Notation in Huybrechts' $A\wedge A$

Question

When introducing curvature (p.183), Huybrechts uses a notation which I don't really understand: For example in the formulas $$F_{\nabla}=d(A)+A\wedge A, $$ $$dF_\nabla = F_\nabla \wedge A - A\wedge F_\nabla.$$ What does "$\wedge$" stand for? It doesn't seem to be the usual exterior product, because from the way the formulas are written, "$\wedge$" doesn't seem to be skew-symmetric.

Answer 1

In addition to @Andrew's explanation, $\wedge$'s therein are not only exterior products, but also respective algebraic arithmetic. Here are two examples.

Suppose $A$ is a usual $1$-form, e.g., $A=\omega$. Then $A\wedge A=\omega\wedge\omega=0$ follows the usual exterior product.

Suppose $A$ is a matrix $1$-form, e.g., $$ A=\left( \begin{array}{cc} \omega_{11}&\omega_{12}\\ \omega_{21}&\omega_{22} \end{array} \right), $$ where each $\omega_{ij}$ is a usual $1$-form.
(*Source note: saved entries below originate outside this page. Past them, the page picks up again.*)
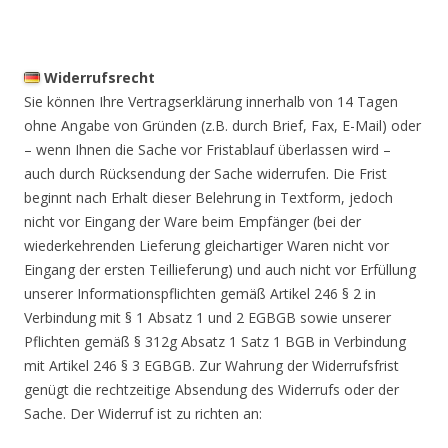
Widerrufsrecht
Sie können Ihre Vertragserklärung innerhalb von 14 Tagen
ohne Angabe von Gründen (z.B. durch Brief, Fax, E-Mail) oder
– wenn Ihnen die Sache vor Fristablauf überlassen wird –
auch durch Rücksendung der Sache widerrufen. Die Frist
beginnt nach Erhalt dieser Belehrung in Textform, jedoch
nicht vor Eingang der Ware beim Empfänger (bei der
wiederkehrenden Lieferung gleichartiger Waren nicht vor
Eingang der ersten Teillieferung) und auch nicht vor Erfüllung
unserer Informationspflichten gemäß Artikel 246 § 2 in
Verbindung mit § 1 Absatz 1 und 2 EGBGB sowie unserer
Pflichten gemäß § 312g Absatz 1 Satz 1 BGB in Verbindung
mit Artikel 246 § 3 EGBGB. Zur Wahrung der Widerrufsfrist
genügt die rechtzeitige Absendung des Widerrufs oder der
Sache. Der Widerruf ist zu richten an:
Then $$ A\wedge A=\left( \begin{array}{cc} \omega_{11}&\omega_{12}\\ \omega_{21}&\omega_{22} \end{array} \right)\wedge\left( \begin{array}{cc} \omega_{11}&\omega_{12}\\ \omega_{21}&\omega_{22} \end{array} \right)=\left( \begin{array}{cc} \omega_{11}\wedge\omega_{11}+\omega_{12}\wedge\omega_{21}&\omega_{11}\wedge\omega_{12}+\omega_{12}\wedge\omega_{22}\\ \omega_{21}\wedge\omega_{11}+\omega_{22}\wedge\omega_{21}&\omega_{21}\wedge\omega_{12}+\omega_{22}\wedge\omega_{22}\end{array} \right), $$ where $\wedge$ not only includes the usual exterior product, but also the matrix-matrix multiplication.

Answer 2

The wedge here indicates the combination of wedge product on forms and composition of the endomorphisms. So, if we have $A= \sum_i \phi_i\otimes a_i$ and $B=\sum_j \psi_j \otimes b_j$, where $\phi_i,\psi_j$ are forms and $a_i,b_j$ are endomorphisms, then $$ A\wedge B = \sum_{i,j} (\psi_i\wedge \phi_j) \otimes (a_i\circ b_j) $$

Huybrechts mentions this in the middle of page 183, but it didn't fill in this detail.